After her undergraduate degree, Lavelle did a master’s in music and media technology that she says completely changed her trajectory and her approach. “But then, afterwards, I didn’t write any songs for three or four years,” she says. “I think my mind was just blown or something. I was, like, ‘Wow … There’s so much more to do.’ And also, I think because I was academic, I was thinking a lot about everything. And I thought that everything I made was really bad.”

Big Dreams eventually began to take form while Lavelle was on an artistic residency in Lisbon in 2017; she has been tinkering away at it since, holding down random jobs as a receptionist and in a perfume shop in the intervening years. She has also composed for some short films and still works as a funeral singer – the latter makes sense when you hear parts of Big Dreams, with its elegiac, otherworldly quality.

She has also attained one-to-watch status thanks to a promising 2015 EP, Superman, and her 2017 single, Perpetual Party, which caught the ear of Conor O’Brien. He invited her to sing on Full Faith in Providence, a track on Villagers’ album Fever Dreams. It is a beautifully woozy marriage of their off-kilter idiosyncrasies.

Much of Big Dreams has a hypnagogic quality, Lavelle’s dusky, full-throated vocals coiling around the snap of electronic pop, piano-led ballads or songs nodding to her compositional background, like Gratitude. Occasionally it strays into Beach House territory – no bad thing – while she cites influences that range from Joni Mitchell and Björk to Debussy and Ravel. Her lyrics, and some of the song titles, were inspired by “just living on the internet”; some of the song titles were taken from self-help videos and supposedly inspiring lifestyle influencers, which explains songs like Let Me Unlock Your Full Potential and Eat Clean.

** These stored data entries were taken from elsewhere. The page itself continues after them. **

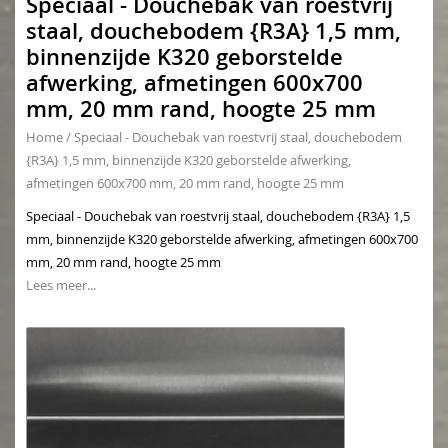
Speciaal - Douchebak van roestvrij
staal, douchebodem {R3A} 1,5 mm,
binnenzijde K320 geborstelde
afwerking, afmetingen 600x700
mm, 20 mm rand, hoogte 25 mm
Home
/
Speciaal - Douchebak van roestvrij staal, douchebodem
{R3A} 1,5 mm, binnenzijde K320 geborstelde afwerking,
afmetingen 600x700 mm, 20 mm rand, hoogte 25 mm
Speciaal - Douchebak van roestvrij staal, douchebodem {R3A} 1,5
mm, binnenzijde K320 geborstelde afwerking, afmetingen 600x700
mm, 20 mm rand, hoogte 25 mm
Lees meer...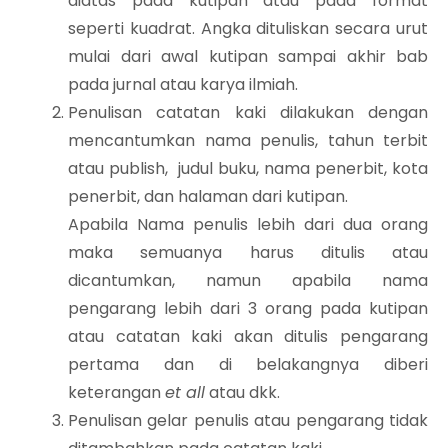
diatas pada kutipan atau pada format
seperti kuadrat. Angka dituliskan secara urut
mulai dari awal kutipan sampai akhir bab
pada jurnal atau karya ilmiah.
Penulisan catatan kaki dilakukan dengan
mencantumkan nama penulis, tahun terbit
atau publish, judul buku, nama penerbit, kota
penerbit, dan halaman dari kutipan.
Apabila Nama penulis lebih dari dua orang
maka semuanya harus ditulis atau
dicantumkan, namun apabila nama
pengarang lebih dari 3 orang pada kutipan
atau catatan kaki akan ditulis pengarang
pertama dan di belakangnya diberi
keterangan
et all
atau dkk.
Penulisan gelar penulis atau pengarang tidak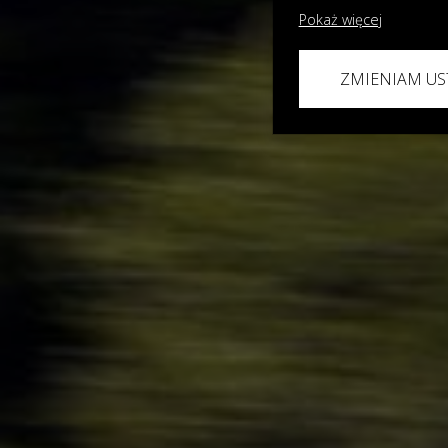
Pokaż więcej
ZMIENIAM US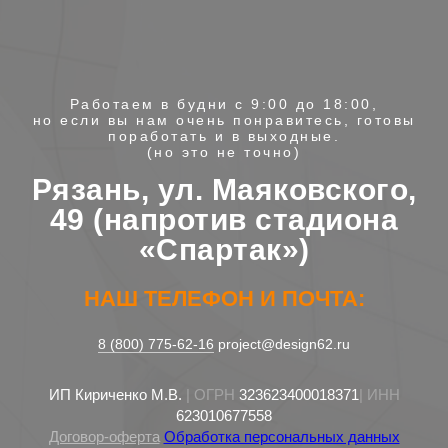
Работаем в будни с 9:00 до 18:00,
но если вы нам очень понравитесь, готовы
поработать и в выходные.
(но это не точно)
Рязань, ул. Маяковского,
49 (напротив стадиона
«Спартак»)
НАШ ТЕЛЕФОН И ПОЧТА:
8 (800) 775-62-16
project@design62.ru
ИП Кириченко М.В.
| ОГРН
323623400018371
| ИНН
623010677558
Договор-оферта
Обработка персональных данных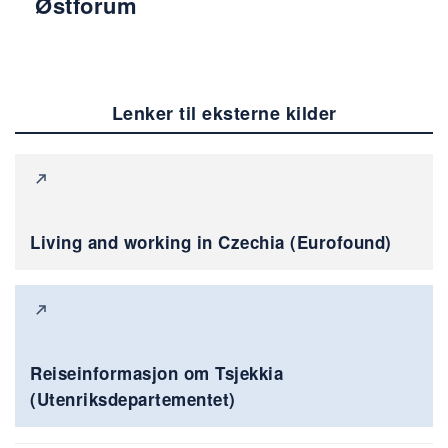
Østforum
Lenker til eksterne kilder
Living and working in Czechia (Eurofound)
Reiseinformasjon om Tsjekkia
(Utenriksdepartementet)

“I have a very weird relationship with the whole self-help thing because I really hate it and it really annoys me, but I also love it and I’m so curious about it,” she says, laughing. “Maybe it’s just the stuff that I’m googling, but it’s so in my face all the time. All these influencers, I’m so curious about all of that. And I just think it’s great material to draw from: ‘Let me unlock your full potential’ and ‘eat clean’. It’s, like, how do you navigate the world when you’re trying to find yourself? And will you ever find yourself, anyway? But I’m in the songs too,” she points out, smiling. “In fairness, it’s all about me.”

By the time the title (and closing) track rolls around, it may seem like you’re hallucinating – but, no, that really is the voice of the woman who announces the stops on Dublin’s Luas tram system. Lavelle got in touch with Doireann Ní Bhriain once she realised that the song required a narrative voice that was not her own.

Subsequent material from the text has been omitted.